Stability Analysis of Power-Electronics-Dominated Grids Using Scaled Relative Graphs
Eder Baron-Prada, Adolfo Anta, Florian Dörfler
TL;DR
The paper presents a novel SRG-based framework for stability certification of grid-connected converters in converter-dominated grids. By decoupling grid and converter dynamics and extending the SRG analysis to nonlinear CPLs, it enables frequency-wise, geometry-preserving stability assessments that remain invariant to dq-frame transformations. The approach yields a cSCR-based criterion for GFL stability, provides a nonlinear stability theorem for CPL-influenced grids, and validates the methodology on IEEE 14-bus and 57-bus systems, showing improved insight over traditional gain/phase or passivity tests. The work offers a scalable, modular tool for assessing and designing stable inverter-dominated grids with high renewable penetration and nonlinear loads.
Abstract
This paper presents a novel approach to stability analysis for grid-connected converters utilizing Scaled Relative Graphs (SRG).
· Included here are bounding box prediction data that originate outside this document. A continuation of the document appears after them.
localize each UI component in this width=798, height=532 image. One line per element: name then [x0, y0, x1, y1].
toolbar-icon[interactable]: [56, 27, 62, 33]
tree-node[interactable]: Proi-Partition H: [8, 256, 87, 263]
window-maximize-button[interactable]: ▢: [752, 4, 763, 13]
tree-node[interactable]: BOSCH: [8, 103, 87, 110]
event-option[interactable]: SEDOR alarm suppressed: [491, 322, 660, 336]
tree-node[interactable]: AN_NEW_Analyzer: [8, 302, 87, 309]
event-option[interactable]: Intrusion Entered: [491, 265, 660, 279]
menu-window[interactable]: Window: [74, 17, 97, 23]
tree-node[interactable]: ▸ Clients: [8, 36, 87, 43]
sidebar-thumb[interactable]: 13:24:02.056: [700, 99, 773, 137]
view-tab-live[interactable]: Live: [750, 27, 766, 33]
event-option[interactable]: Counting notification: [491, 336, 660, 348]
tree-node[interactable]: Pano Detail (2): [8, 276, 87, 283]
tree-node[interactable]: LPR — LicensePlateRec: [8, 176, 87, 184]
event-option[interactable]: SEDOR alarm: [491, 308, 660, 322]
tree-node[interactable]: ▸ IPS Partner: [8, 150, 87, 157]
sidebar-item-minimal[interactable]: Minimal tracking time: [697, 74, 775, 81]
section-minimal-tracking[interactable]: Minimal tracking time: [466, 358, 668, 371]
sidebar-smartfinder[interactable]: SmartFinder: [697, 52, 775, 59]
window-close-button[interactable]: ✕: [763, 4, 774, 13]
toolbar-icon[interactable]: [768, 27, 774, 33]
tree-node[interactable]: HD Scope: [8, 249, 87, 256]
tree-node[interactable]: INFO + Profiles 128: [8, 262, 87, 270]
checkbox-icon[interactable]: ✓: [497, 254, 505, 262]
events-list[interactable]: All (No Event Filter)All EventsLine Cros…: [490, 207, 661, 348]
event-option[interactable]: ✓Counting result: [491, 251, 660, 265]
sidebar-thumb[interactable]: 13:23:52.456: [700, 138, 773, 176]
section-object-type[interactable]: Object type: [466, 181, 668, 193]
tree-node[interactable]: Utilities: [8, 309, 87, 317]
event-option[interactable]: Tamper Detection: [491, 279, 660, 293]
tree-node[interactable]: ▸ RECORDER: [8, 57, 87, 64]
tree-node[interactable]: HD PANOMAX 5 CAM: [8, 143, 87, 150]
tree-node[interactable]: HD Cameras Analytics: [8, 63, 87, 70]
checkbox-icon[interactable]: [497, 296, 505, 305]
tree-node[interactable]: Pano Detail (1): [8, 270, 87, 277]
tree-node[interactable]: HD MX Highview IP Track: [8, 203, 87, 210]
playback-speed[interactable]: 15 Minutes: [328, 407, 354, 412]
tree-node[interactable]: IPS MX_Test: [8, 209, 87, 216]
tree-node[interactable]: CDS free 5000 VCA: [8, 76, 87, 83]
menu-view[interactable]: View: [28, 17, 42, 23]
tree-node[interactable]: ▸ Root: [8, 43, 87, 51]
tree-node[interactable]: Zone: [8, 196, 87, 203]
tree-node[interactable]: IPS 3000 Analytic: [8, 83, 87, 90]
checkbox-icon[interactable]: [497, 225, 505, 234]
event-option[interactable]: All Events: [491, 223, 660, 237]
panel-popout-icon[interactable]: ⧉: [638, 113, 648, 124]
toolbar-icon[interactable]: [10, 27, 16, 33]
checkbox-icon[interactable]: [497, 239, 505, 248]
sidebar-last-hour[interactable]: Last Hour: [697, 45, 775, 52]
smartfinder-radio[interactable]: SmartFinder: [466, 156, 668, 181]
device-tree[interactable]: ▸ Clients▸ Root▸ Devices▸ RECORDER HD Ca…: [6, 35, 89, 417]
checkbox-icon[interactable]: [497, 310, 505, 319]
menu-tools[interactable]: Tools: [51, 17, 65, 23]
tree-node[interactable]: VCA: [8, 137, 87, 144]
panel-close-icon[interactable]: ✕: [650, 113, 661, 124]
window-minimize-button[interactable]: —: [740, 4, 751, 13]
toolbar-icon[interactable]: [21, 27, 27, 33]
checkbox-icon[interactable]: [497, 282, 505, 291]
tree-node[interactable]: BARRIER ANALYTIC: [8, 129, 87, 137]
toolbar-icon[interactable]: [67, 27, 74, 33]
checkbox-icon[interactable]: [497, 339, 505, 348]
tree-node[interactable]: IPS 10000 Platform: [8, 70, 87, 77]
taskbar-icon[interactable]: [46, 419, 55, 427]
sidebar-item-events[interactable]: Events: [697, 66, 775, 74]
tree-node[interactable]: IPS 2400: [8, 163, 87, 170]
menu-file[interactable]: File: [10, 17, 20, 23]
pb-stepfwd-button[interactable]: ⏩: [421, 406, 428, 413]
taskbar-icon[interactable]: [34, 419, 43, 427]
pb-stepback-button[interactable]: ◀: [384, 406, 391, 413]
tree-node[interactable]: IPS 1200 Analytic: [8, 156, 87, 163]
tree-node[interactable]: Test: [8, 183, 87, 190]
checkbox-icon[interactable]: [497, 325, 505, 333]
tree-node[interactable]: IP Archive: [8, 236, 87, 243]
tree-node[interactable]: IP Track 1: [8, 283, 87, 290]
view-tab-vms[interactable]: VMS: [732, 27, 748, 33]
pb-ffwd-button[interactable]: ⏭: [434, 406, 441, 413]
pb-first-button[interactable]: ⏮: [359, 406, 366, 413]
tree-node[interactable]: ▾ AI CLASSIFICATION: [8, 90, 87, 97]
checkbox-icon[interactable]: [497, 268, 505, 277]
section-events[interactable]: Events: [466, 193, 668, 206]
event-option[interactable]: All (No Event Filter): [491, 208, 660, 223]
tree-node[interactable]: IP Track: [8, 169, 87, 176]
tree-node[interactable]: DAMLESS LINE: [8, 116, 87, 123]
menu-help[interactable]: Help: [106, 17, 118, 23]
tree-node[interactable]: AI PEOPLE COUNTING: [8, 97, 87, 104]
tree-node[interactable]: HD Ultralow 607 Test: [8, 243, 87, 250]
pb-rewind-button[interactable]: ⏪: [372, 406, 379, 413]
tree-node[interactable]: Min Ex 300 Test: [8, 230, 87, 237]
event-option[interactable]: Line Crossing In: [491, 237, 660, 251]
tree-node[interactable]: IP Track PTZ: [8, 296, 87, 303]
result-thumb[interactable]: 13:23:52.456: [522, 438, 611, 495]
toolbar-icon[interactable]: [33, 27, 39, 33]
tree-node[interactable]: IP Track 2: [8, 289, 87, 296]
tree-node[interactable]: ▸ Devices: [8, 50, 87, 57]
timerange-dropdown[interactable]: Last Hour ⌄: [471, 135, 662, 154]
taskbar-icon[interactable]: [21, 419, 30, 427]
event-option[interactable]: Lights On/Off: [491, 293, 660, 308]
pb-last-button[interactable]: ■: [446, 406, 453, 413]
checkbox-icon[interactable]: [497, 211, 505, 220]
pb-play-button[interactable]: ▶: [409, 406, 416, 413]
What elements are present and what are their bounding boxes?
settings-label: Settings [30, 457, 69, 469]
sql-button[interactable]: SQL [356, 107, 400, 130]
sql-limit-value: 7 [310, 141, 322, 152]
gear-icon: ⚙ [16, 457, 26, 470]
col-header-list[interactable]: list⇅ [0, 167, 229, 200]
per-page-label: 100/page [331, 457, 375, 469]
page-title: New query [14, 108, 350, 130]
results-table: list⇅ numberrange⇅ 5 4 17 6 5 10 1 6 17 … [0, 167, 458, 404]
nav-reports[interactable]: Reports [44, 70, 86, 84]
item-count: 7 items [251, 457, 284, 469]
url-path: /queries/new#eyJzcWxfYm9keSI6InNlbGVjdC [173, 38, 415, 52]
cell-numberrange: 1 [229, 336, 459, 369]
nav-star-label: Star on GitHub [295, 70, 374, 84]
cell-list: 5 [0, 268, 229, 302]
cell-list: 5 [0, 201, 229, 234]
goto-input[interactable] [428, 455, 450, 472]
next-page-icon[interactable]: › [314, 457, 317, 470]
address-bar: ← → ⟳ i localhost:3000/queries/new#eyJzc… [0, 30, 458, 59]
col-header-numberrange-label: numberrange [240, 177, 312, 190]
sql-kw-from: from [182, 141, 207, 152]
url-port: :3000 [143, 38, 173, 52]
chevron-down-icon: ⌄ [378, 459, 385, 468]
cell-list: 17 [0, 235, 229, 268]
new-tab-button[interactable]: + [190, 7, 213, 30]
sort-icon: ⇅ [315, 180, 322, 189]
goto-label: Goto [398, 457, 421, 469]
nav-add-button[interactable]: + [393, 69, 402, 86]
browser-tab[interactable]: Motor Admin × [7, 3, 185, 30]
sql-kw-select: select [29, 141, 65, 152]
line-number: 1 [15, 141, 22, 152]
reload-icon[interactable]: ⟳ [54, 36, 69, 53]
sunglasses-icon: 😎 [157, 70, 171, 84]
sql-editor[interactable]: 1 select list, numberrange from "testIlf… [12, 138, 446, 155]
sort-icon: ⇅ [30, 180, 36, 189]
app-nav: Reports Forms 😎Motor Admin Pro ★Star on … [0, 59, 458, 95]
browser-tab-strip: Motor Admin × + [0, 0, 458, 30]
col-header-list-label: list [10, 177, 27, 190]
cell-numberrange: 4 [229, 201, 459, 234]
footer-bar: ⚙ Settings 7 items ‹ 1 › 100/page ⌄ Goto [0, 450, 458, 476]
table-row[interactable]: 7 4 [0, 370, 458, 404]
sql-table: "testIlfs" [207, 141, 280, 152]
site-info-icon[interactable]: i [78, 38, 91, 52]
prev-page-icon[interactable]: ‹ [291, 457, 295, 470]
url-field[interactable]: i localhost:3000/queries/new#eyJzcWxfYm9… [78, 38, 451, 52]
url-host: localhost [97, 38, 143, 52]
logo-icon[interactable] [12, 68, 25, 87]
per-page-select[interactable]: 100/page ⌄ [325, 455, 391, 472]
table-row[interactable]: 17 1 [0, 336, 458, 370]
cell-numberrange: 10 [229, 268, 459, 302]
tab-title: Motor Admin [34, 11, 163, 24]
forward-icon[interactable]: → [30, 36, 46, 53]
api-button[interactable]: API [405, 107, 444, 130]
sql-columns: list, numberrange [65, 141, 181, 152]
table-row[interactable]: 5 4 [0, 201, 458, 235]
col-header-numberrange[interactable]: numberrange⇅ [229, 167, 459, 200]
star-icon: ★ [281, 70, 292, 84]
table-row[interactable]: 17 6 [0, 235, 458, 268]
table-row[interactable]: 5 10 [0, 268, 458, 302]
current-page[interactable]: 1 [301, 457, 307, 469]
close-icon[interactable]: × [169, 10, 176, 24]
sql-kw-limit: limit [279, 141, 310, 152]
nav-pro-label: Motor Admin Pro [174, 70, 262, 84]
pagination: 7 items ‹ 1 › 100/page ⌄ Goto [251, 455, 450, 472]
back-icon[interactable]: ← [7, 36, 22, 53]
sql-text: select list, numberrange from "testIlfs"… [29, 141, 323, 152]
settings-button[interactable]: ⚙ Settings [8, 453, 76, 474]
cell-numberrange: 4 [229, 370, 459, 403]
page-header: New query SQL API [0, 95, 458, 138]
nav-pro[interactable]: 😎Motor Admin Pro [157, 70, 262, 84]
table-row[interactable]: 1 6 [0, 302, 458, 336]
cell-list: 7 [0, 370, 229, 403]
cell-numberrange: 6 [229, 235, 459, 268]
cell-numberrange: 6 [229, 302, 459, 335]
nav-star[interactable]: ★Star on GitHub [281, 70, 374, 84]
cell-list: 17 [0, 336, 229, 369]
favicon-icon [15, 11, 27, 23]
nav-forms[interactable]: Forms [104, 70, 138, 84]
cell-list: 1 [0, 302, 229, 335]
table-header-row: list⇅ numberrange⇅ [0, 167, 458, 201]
Our method effectively decouples grid and converter dynamics, thereby establishing a comprehensive and efficient framework for evaluating closed-loop stability. Our analysis accommodates both linear and non-linear loads, enhancing its practical applicability. Furthermore, we demonstrate that our stability assessment remains unaffected by angular variations resulting from dq-frame transformations, significantly increasing the method's robustness and versatility. The effectiveness of our approach is validated in several simulation case studies, which illustrate its broad applicability in modern power systems.